It’s time to announce my second semifinalist!! Since I have picked up more books from Kristen I am going to be picking 4 this year! I announced Kristen’s pick yesterday and so after this there will be two more! This book only has 11 ratings on Goodreads and so it’s kind of an “unknown” so I hope people give it a shot!
I’m re-posting my review for it for those who may have missed it!
So, I picked this up without knowing anything about it other than the length (because I have to screen all my entries for length to make sure they qualify) and the cover, which gave me some island vibes. Given those two things I had thought I was getting a story similar to something like Where the Waters Turn Black by Benedict Patrick, something short and sweet kind of folklore story. Yah, no. This is a condensed epic fantasy. It’s like a concentrated version of a 700 page story down to under 300. If you really like epic fantasy but can’t always finish them or feel daunted by the chonkiness of some of them maybe give this one a try.
So, this opens up with two people finishing up a dungeon raid and they’re looking for stuff to salvage and sell back on the market. In this world, dungeon raiding is common place. You can set up and build your own dungeons to do that you can choose your own minions from various marketplace sellers for a pretty high cost. It takes money to be a dungeon master. This book has got just a touch of Orconomics vibes in that there are guilds and rules, laws, and regulations applying to dungeon building and raiding. So those two guys come across a bunch of very broken minions. The succubus is near dead, the skeleton is missing pieces, and the zombie has some kind of rot or something and he’s decaying away. They are essentially valueless and should be left there, but one of them was like “we can’t just leave them here to die alone.” So, that caught my attention since I’ve got a thing for broken, lost, and forgotten animals.
So, after that we hit a BUNCH of POVs very, very fast. Within the first ten percent of the book I believe I was introduced to about 7-9 different characters and so I only got a couple pages with each of them. Normally this kind of whirlwind introduction to characters would make me DNF. I really prefer to have time to sink my teeth into characters and get to know them more rather than a rapid fire approach with each character just getting a couple pages before we move on. That said, each of these characters was really different, they don’t follow the typical character types and so I was intrigued. I was intrigued enough to say, well, let me just read each one of these perspectives again to see if i want to keep going… and I just kept doing that until I finished the book, LOL.

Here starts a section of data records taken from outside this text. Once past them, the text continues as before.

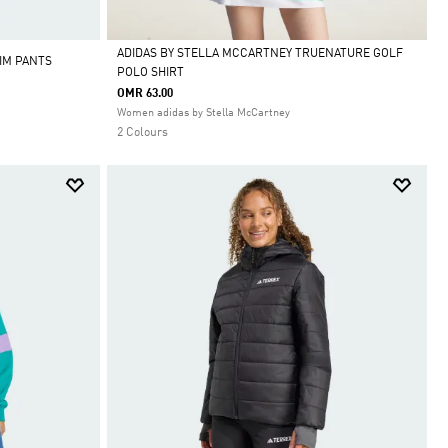
ADIDAS BY STELLA MCCARTNEY TRUENATURE GOLF
IM PANTS
POLO SHIRT
Selected
OMR 63.00
Women adidas by Stella McCartney
2 Colours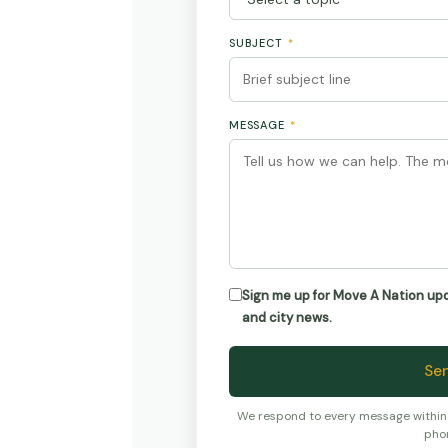
SUBJECT
*
MESSAGE
*
Sign me up for Move A Nation u
and city news.
Se
We respond to every message within 4
pho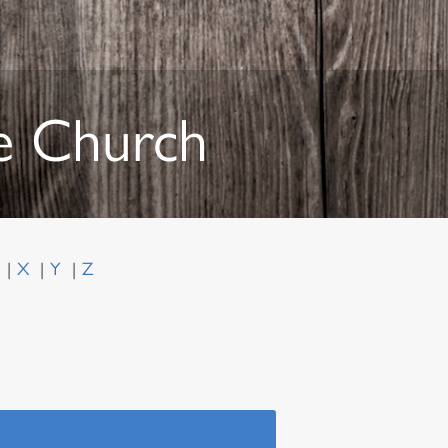
he Church
W
X
Y
Z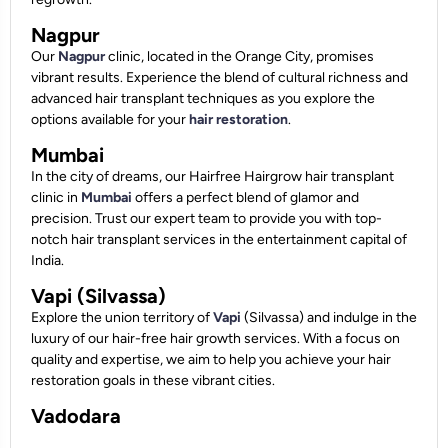
Nagpur
Our
Nagpur
clinic, located in the Orange City, promises
vibrant results. Experience the blend of cultural richness and
advanced hair transplant techniques as you explore the
options available for your
hair restoration
.
Mumbai
In the city of dreams, our Hairfree Hairgrow hair transplant
clinic in
Mumbai
offers a perfect blend of glamor and
precision. Trust our expert team to provide you with top-
notch hair transplant services in the entertainment capital of
India.
Vapi (Silvassa)
Explore the union territory of
Vapi
(Silvassa) and indulge in the
luxury of our hair-free hair growth services. With a focus on
quality and expertise, we aim to help you achieve your hair
restoration goals in these vibrant cities.
Vadodara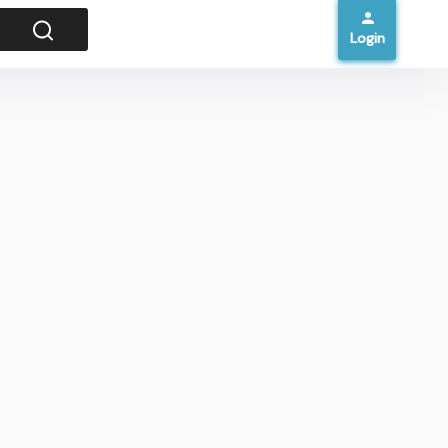
Login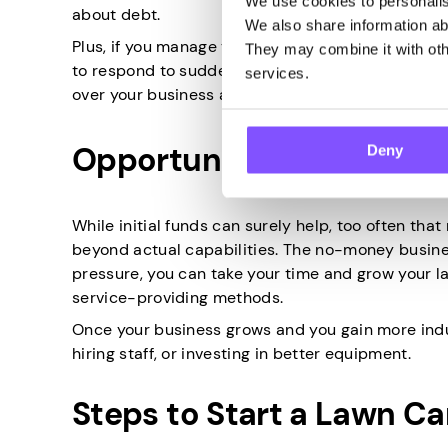
We use cookies to personalise
about debt.
We also share information abo
Plus, if you manage to stay debt-free, you can al
They may combine it with othe
to respond to sudden price fluctuations or emerg
services.
over your business and growth strategies.
Opportunity for Growth
Deny
While initial funds can surely help, too often th
beyond actual capabilities. The no-money busines
pressure, you can take your time and grow your la
service-providing methods.
Once your business grows and you gain more indu
hiring staff, or investing in better equipment.
Steps to Start a Lawn C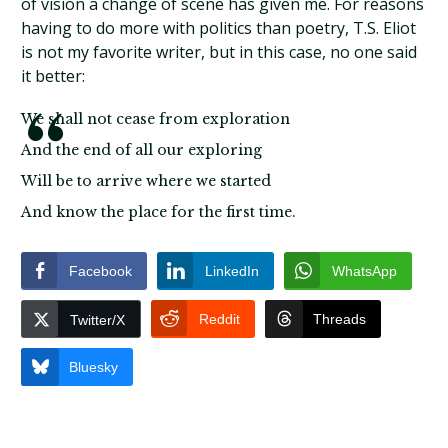
of vision a change of scene has given me. For reasons
having to do more with politics than poetry, T.S. Eliot
is not my favorite writer, but in this case, no one said
it better:
We shall not cease from exploration
And the end of all our exploring
Will be to arrive where we started
And know the place for the first time.
Facebook
LinkedIn
WhatsApp
Reddit
Threads
Twitter/X
Bluesky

There are so many characters I won’t go into them all, but my favorites were Zet, who was a zombie minion of Gabe’s. He’s smarter than Gabe and starts to show extraordinary abilities and go beyond what a minion should be able to do. I also liked Gabe, although it was his storyline that really kept me intrigued, he can be kind of an idiot, lol. There was a character named Beedle who was on the ship carrying the boatload of crazy mages to the island to go usurp what power and items they could. I wouldn’t say Beedle was a ‘nice’ character but his storyline was fascinating and a bit brutal at points. It created a nice counterweight to some of the more comedic POVs.
The world building was intense and there was so much packed into this story and yet I never felt like I was wading through over-exposition. If anything, I wanted to know more about almost everything, lol. It’s probably my biggest complaint is that things went really quickly and I could have done with like 50-75 more pages to just expand on the world building, some of these characters and their relationships, etc. However, that’s one of the best kind of criticisms I can give — give me more, please, lol.
Overall I do recommend this, it’s got a little bit of a wonky start with a lot being thrown at you at once but it does all come together and I really enjoyed how complex it was in such a condensed format. Kudos!